Semen analysis performed in our institute in July 1998 according to World Health Organization guidelines (World Health Organization, 1992) showed oligoasthenoteratozoospermia [sperm concentration 2.4x106/ml; 37% progressive motility (World Health Organization grade a and b); 11% normal morphology]. FSH, LH and testosterone were in the normal range. Markers for the function of epididymis, seminal vesicles and prostate were in the normal range. We recommended termination of testosterone undecanoate medication, since no positive effects on male infertility had been found in controlled studies (Kamischke and Nieschlag, 1999).
After antibiotic treatment for an infection of the accessory glands in April 1999, semen analysis showed moderate oligoasthenoteratozoospermia (sperm concentration 8.3 x106/ml; 48% progressive motility; 13% normal morphology). A spontaneous pregnancy occurred and a healthy boy without evidence of minor or major malformations was born in April 1999. A control semen analysis performed in February 2002 confirmed moderate oligoasthenoteratozoospermia (sperm concentration: 7x106/ml; 40% progressive motility; 18% normal morphology) with no signs of further deterioration of spermatogenesis.
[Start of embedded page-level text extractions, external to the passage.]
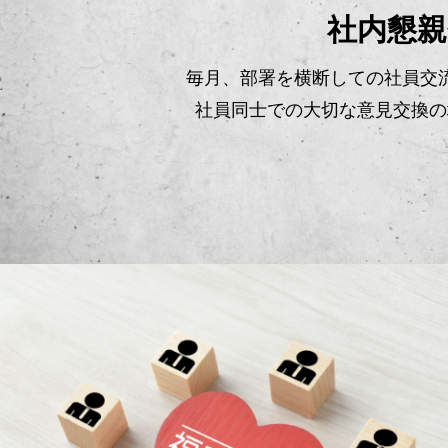
社内懇親
毎月、部署を横断しての社員交
社員同士での大切な意見交換の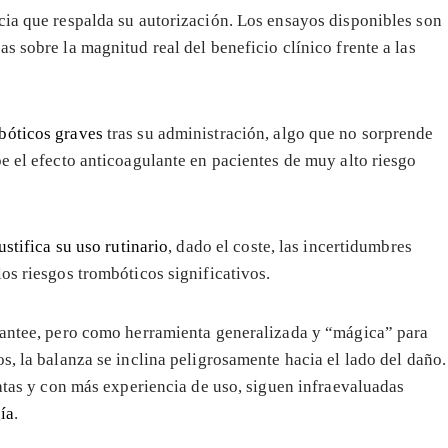
cia que respalda su autorización. Los ensayos disponibles son
s sobre la magnitud real del beneficio clínico frente a las
bóticos graves
tras su administración, algo que no sorprende
e el efecto anticoagulante en pacientes de muy alto riesgo
ustifica su uso rutinario
, dado el coste, las incertidumbres
os riesgos trombóticos significativos.
plantee, pero como herramienta generalizada y “mágica” para
s, la balanza se inclina peligrosamente hacia el lado del daño.
ratas y con más experiencia de uso, siguen infraevaluadas
ía
.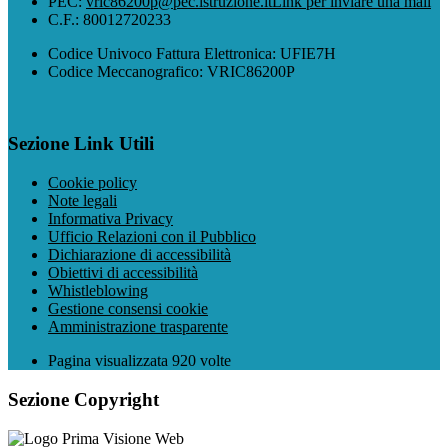
PEC:
vric86200p@pec.istruzione.it
Link per inviare una mail
C.F.: 80012720233
Codice Univoco Fattura Elettronica: UFIE7H
Codice Meccanografico: VRIC86200P
Sezione Link Utili
Cookie policy
Note legali
Informativa Privacy
Ufficio Relazioni con il Pubblico
Dichiarazione di accessibilità
Obiettivi di accessibilità
Whistleblowing
Gestione consensi cookie
Amministrazione trasparente
Pagina visualizzata
920
volte
Sezione Copyright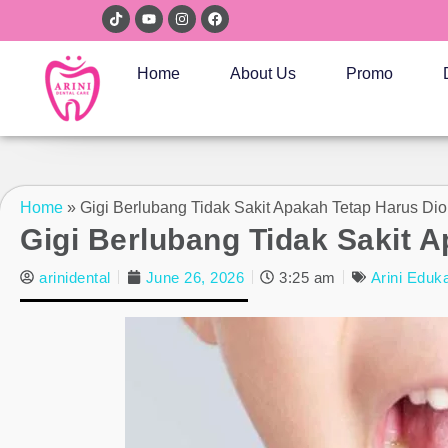
Home
About Us
Promo
Home
»
Gigi Berlubang Tidak Sakit Apakah Tetap Harus Dio
Gigi Berlubang Tidak Sakit A
arinidental
June 26, 2026
3:25 am
Arini Eduk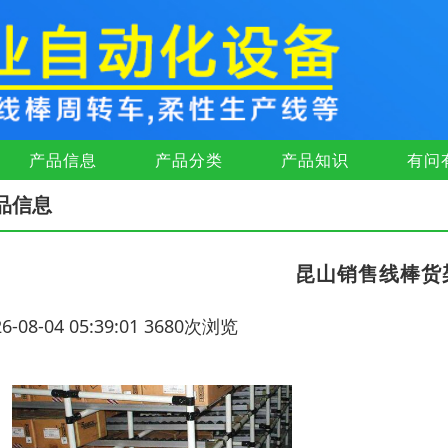
产品信息
产品分类
产品知识
有问
品信息
昆山销售线棒货
26-08-04 05:39:01 3680次浏览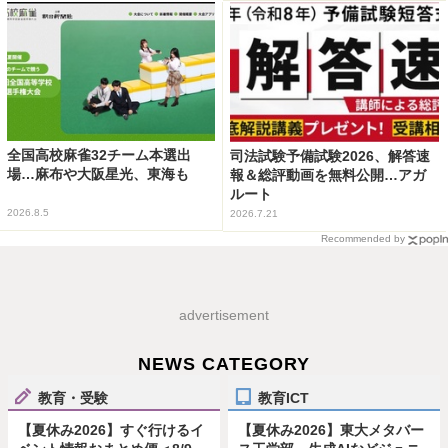
全国高校麻雀32チーム本選出
司法試験予備試験2026、解答速
場…麻布や大阪星光、東海も
報＆総評動画を無料公開…アガ
ルート
2026.8.5
2026.7.21
Recommended by
advertisement
NEWS CATEGORY
教育・受験
教育ICT
【夏休み2026】すぐ行けるイ
【夏休み2026】東大メタバー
The patient had two sisters who were 7 and 4 years older than himself. Both sisters had children and no cases of infertility were reported in his family. At the time of the patient's birth, his mother was 29 years old and his father 35 years old. Further information about their reproductive state was not available. However, as the younger sister was 4 years older than the patient, and assuming no active contraception, a maximum time to pregnancy of 3 years can be estimated, indicating that (at this timepoint) no severe fertility problems were present. The patient's father was unwilling to deliver a semen sample when attending our clinic; however, slightly elevated FSH serum levels (7.6 IU/l, normal range for young men 17 IU/l) were found, while LH, testosterone, estradiol, prolactin and sex hormone-binding globulin serum levels were in the normal range.
Because the first semen sample at our institute showed sperm concentrations <5x106/ml and because ICSI treatment was anticipated, we analysed the Y chromosome for microdeletions (Simoni et al., 1998). After we found a deletion in AZFb and when the spontaneous pregnancy occurred, we investigated whether the microdeletion was also found in the patient's son and father.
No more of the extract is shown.